In 1985, British band The Dream Academy reached both the US and the UK charts with their homage to Nick Drake with Life in a Northern Town, both written for and dedicated to the quiet and unassuming folk singer from Warwickshire, England. 11 years had passed since the untimely death of one of the most influential folk singers of our time, denied of the deserved recognition in his time. But Nick Drake went on to influence and inspire countless artists, including Robert Smith of The Cure, whose band's name is derived from Drake's song Time Has Told Me ("a troubled cure for a troubled mind"), Kate Bush and Peter Buck of R.E.M among others.

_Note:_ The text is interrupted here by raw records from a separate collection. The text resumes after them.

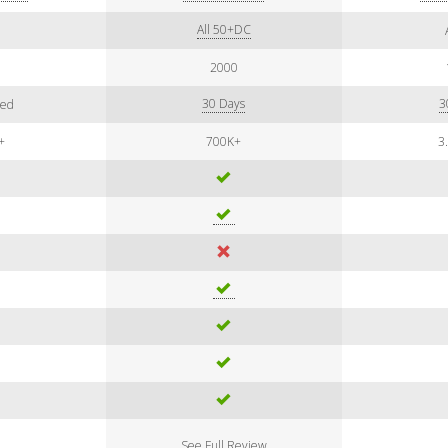
All 50+DC
7
2000
30 Days
3
ted
+
700K+
3
See Full Review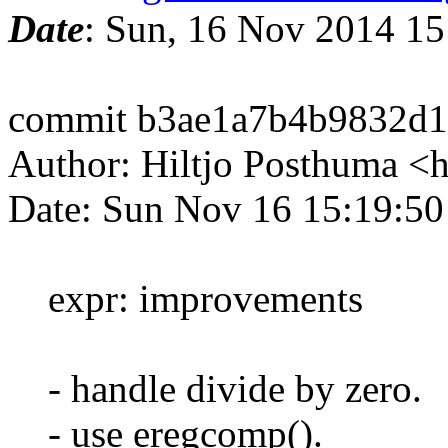
Date
: Sun, 16 Nov 2014 1
commit b3ae1a7b4b9832d
Author: Hiltjo Posthuma <
Date: Sun Nov 16 15:19:5
expr: improvements
- handle divide by zero.
- use eregcomp().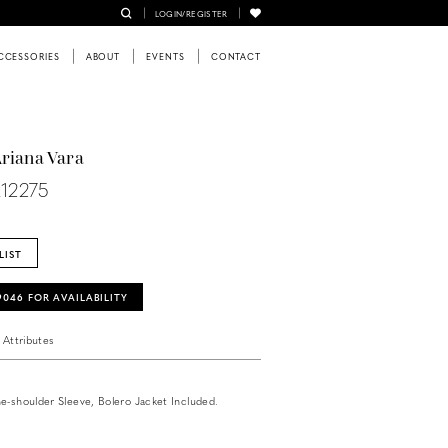
LOGIN/REGISTER
CCESSORIES
ABOUT
EVENTS
CONTACT
Ariana Vara
R12275
LIST
‑9046 FOR AVAILABILITY
Attributes
e-shoulder Sleeve, Bolero Jacket Included.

Born in Burma in 1948 to Rodney and Molly Drake, the family relocated to Warwickshire, and with both parents writing music, it was inevitable Nick would continue this path. What wasn't so obvious was the eerily similar tone Molly unknowingly shared with her son after the surfacing of her recorded songs after her death in 1993. Upon starting his third year at Cambridge University studying English literature, it was during this time American music producer Joe Boyd discovered the talent that Drake so easily emanated through all his coffee shop and local club gigs around Cambridge.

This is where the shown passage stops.